>>

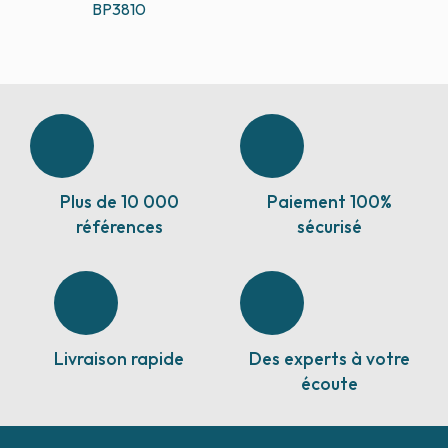
BP3810
Plus de 10 000
Paiement 100%
références
sécurisé
Livraison rapide
Des experts à votre
écoute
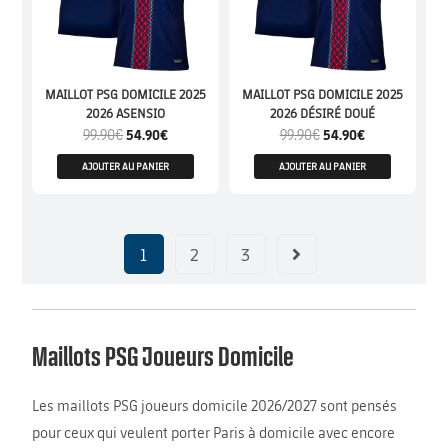
MAILLOT PSG DOMICILE 2025
MAILLOT PSG DOMICILE 2025
2026 ASENSIO
2026 DÉSIRÉ DOUÉ
99.90
€
54.90
€
99.90
€
54.90
€
AJOUTER AU PANIER
AJOUTER AU PANIER
1
2
3
Maillots PSG Joueurs Domicile
Les maillots PSG joueurs domicile 2026/2027 sont pensés
pour ceux qui veulent porter Paris à domicile avec encore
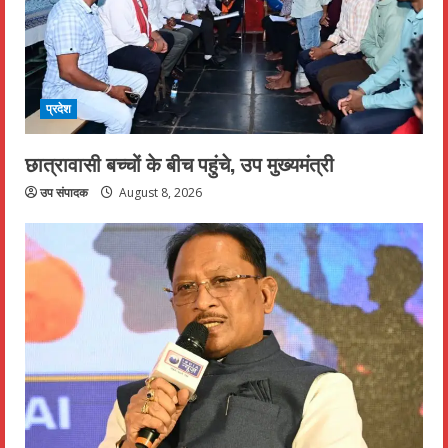
प्रदेश
छात्रावासी बच्चों के बीच पहुंचे, उप मुख्यमंत्री
उप संपादक
August 8, 2026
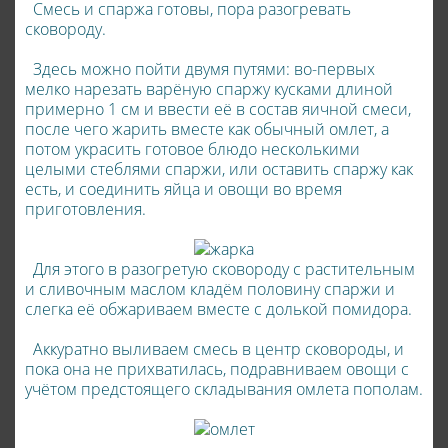
Смесь и спаржа готовы, пора разогревать
сковороду.
Здесь можно пойти двумя путями: во-первых
мелко нарезать варёную спаржу кусками длиной
примерно 1 см и ввести её в состав яичной смеси,
после чего жарить вместе как обычный омлет, а
потом украсить готовое блюдо несколькими
целыми стеблями спаржи, или оставить спаржу как
есть, и соединить яйца и овощи во время
приготовления.
Для этого в разогретую сковороду с растительным
и сливочным маслом кладём половину спаржи и
слегка её обжариваем вместе с долькой помидора.
Аккуратно выливаем смесь в центр сковороды, и
пока она не прихватилась, подравниваем овощи с
учётом предстоящего складывания омлета пополам.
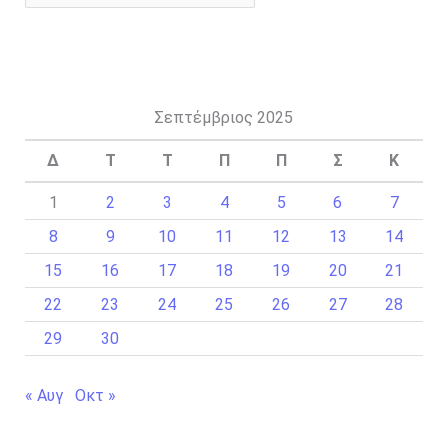
Σεπτέμβριος 2025
Δ
Τ
Τ
Π
Π
Σ
Κ
1
2
3
4
5
6
7
8
9
10
11
12
13
14
15
16
17
18
19
20
21
22
23
24
25
26
27
28
29
30
« Αυγ
Οκτ »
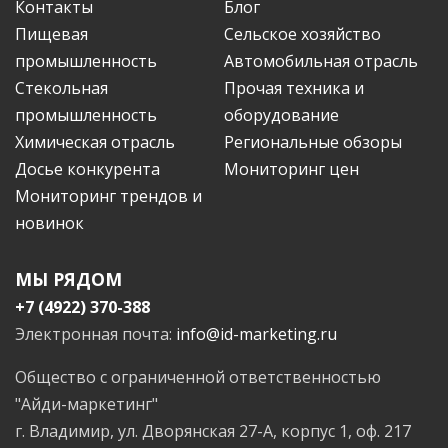
Контакты
Блог
Пищевая
Сельское хозяйство
промышленность
Автомобильная отрасль
Стекольная
Прочая техника и
промышленность
оборудование
Химическая отрасль
Региональные обзоры
Досье конкурента
Мониторинг цен
Мониторинг трендов и
новинок
МЫ РЯДОМ
+7 (4922) 370-388
Электронная почта:
info@id-marketing.ru
Общество с ограниченной ответственностью
"Айди-маркетинг"
г. Владимир, ул. Дворянская 27-А, корпус 1, оф. 217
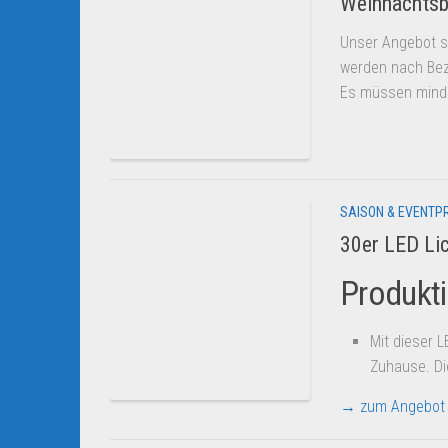
Weihnachtsb
Unser Angebot s
werden nach Bez
Es müssen mind
SAISON & EVENTP
30er LED Li
Produkt
Mit dieser 
Zuhause. Di
→ zum Angebot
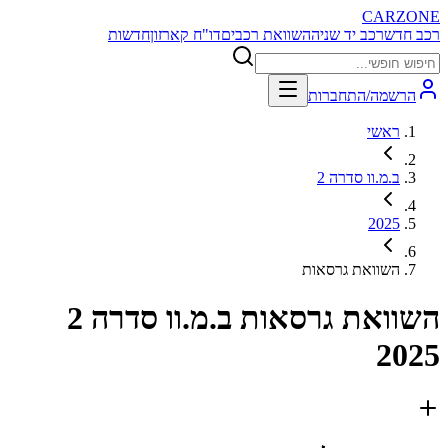
CARZONE
רכב חדש
רכב יד שניה
השוואת רכבים
דו"ח קארזון
חדשות
הרשמה/התחברות
ראשי
ב.מ.וו סדרה 2
2025
השוואת גרסאות
השוואת גרסאות
ב.מ.וו סדרה 2
2025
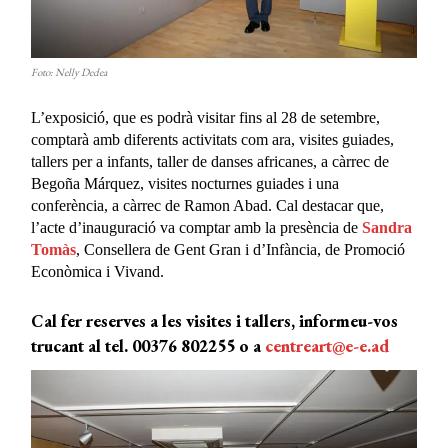
Foto: Nelly Dedea
L’exposició, que es podrà visitar fins al 28 de setembre,
comptarà amb diferents activitats com ara, visites guiades,
tallers per a infants, taller de danses africanes, a càrrec de
Begoña Márquez, visites nocturnes guiades i una
conferència, a càrrec de Ramon Abad. Cal destacar que,
l’acte d’inauguració va comptar amb la presència de
Sandra
Tomàs
, Consellera de Gent Gran i d’Infància, de Promoció
Econòmica i Vivand.
Cal fer reserves a les visites i tallers, informeu-vos
trucant al tel. 00376 802255 o a
centreart@e-e.ad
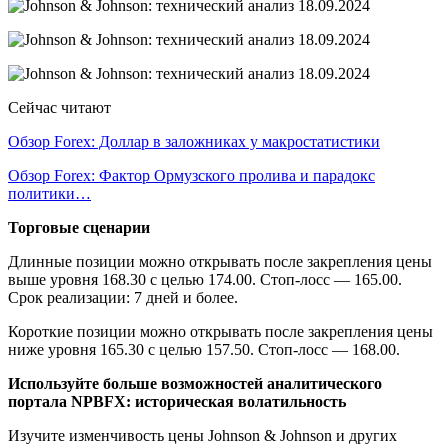
Сейчас читают
Обзор Forex: Доллар в заложниках у макростатистики
Обзор Forex: Фактор Ормузского пролива и парадокс
политики…
Торговые сценарии
Длинные позиции можно открывать после закрепления цены
выше уровня 168.30 с целью 174.00. Стоп-лосс — 165.00.
Срок реализации: 7 дней и более.
Короткие позиции можно открывать после закрепления цены
ниже уровня 165.30 с целью 157.50. Стоп-лосс — 168.00.
Используйте больше возможностей аналитического
портала NPBFX: историческая волатильность
Изучите изменчивость цены Johnson & Johnson и других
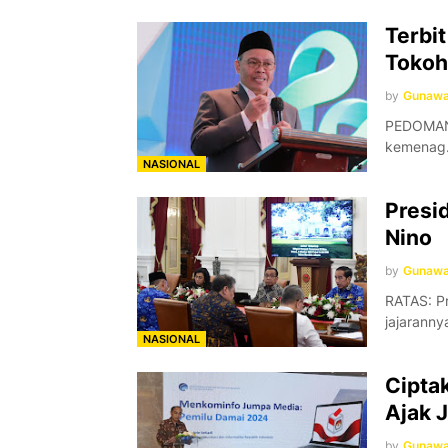
Terbi
Tokoh
by
Gunaw
PEDOMAN 
kemenag.
NASIONAL
Presid
Nino
by
Gunaw
RATAS: P
jajaranny
NASIONAL
Cipta
Ajak J
by
Gunaw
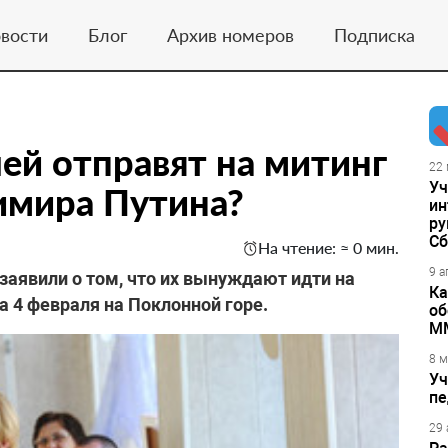
вости
Блог
Архив номеров
Подписка
ей отправят на митинг
22 
Уч
имира Путина?
ин
ру
Сб
На чтение: ≈ 0 мин.
9 а
заявили о том, что их вынуждают идти на
Ка
 4 февраля на Поклонной горе.
об
М
8 м
Уч
пе
29 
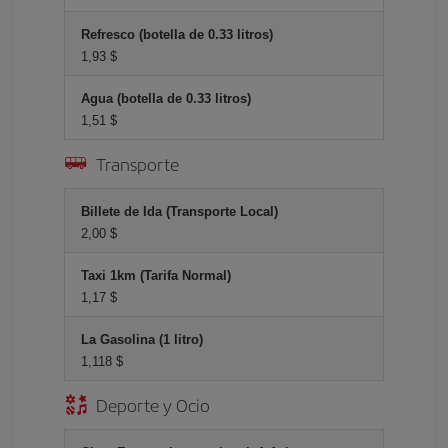
Refresco (botella de 0.33 litros)
1,93 $
Agua (botella de 0.33 litros)
1,51 $
Transporte
Billete de Ida (Transporte Local)
2,00 $
Taxi 1km (Tarifa Normal)
1,17 $
La Gasolina (1 litro)
1,118 $
Deporte y Ocio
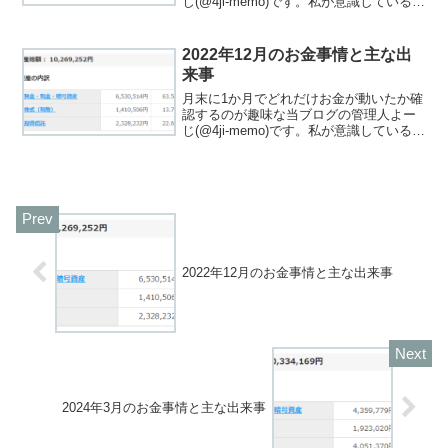
じ(@4ji-memo)です。私が意識しているこ
とは「少ないお金でも有意義に過ごすこ
とができる」です。なので、お金の流れ
を観察して自分にとって必要だったか振
2022年12月のお金事情と主な出
り返るよう...
来事
月末に1か月でどれだけお金が動いたか確
認するのが趣味な当ブログの管理人よー
じ(@4ji-memo)です。私が意識しているこ
とは「少ないお金でも有意義に過ごすこ
とができる」です。なので、お金の流れ
を観察して自分にとって必要だったか振
り返るよう...
2022年12月のお金事情と主な出来事
2024年3月のお金事情と主な出来事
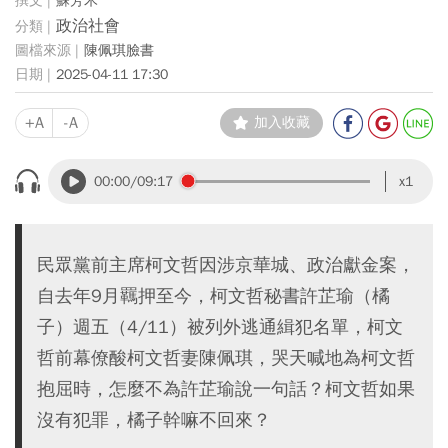
蘇芳禾
政治社會
陳佩琪臉書
2025-04-11 17:30
+A
-A
加入收藏
00:00
/09:17
x1
民眾黨前主席柯文哲因涉京華城、政治獻金案，
自去年9月羈押至今，柯文哲秘書許芷瑜（橘
子）週五（4/11）被列外逃通緝犯名單，柯文
哲前幕僚酸柯文哲妻陳佩琪，哭天喊地為柯文哲
抱屈時，怎麼不為許芷瑜說一句話？柯文哲如果
沒有犯罪，橘子幹嘛不回來？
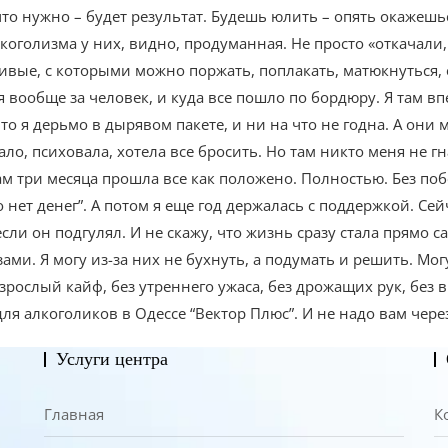
что нужно – будет результат. Будешь юлить – опять окажешь
оголизма у них, видно, продуманная. Не просто «откачали, 
 живые, с которыми можно поржать, поплакать, матюкнуться,
 вообще за человек, и куда все пошло по бордюру. Я там впе
что я дерьмо в дырявом пакете, и ни на что не годна. А они 
о, психовала, хотела все бросить. Но там никто меня не гна
там три месяца прошла все как положено. Полностью. Без побе
нет денег”. А потом я еще год держалась с поддержкой. Сейч
если он подгулял. И не скажу, что жизнь сразу стала прямо 
ми. Я могу из-за них не бухнуть, а подумать и решить. Могу
рослый кайф, без утреннего ужаса, без дрожащих рук, без вра
ля алкоголиков в Одессе “Вектор Плюс”. И не надо вам через
Услуги центра
Главная
К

<<

Among the lines of the records, copy out each one that contains the word "càrrec".

tallers per a infants, taller de danses africanes, a càrrec de
conferència, a càrrec de Ramon Abad. Cal destacar que,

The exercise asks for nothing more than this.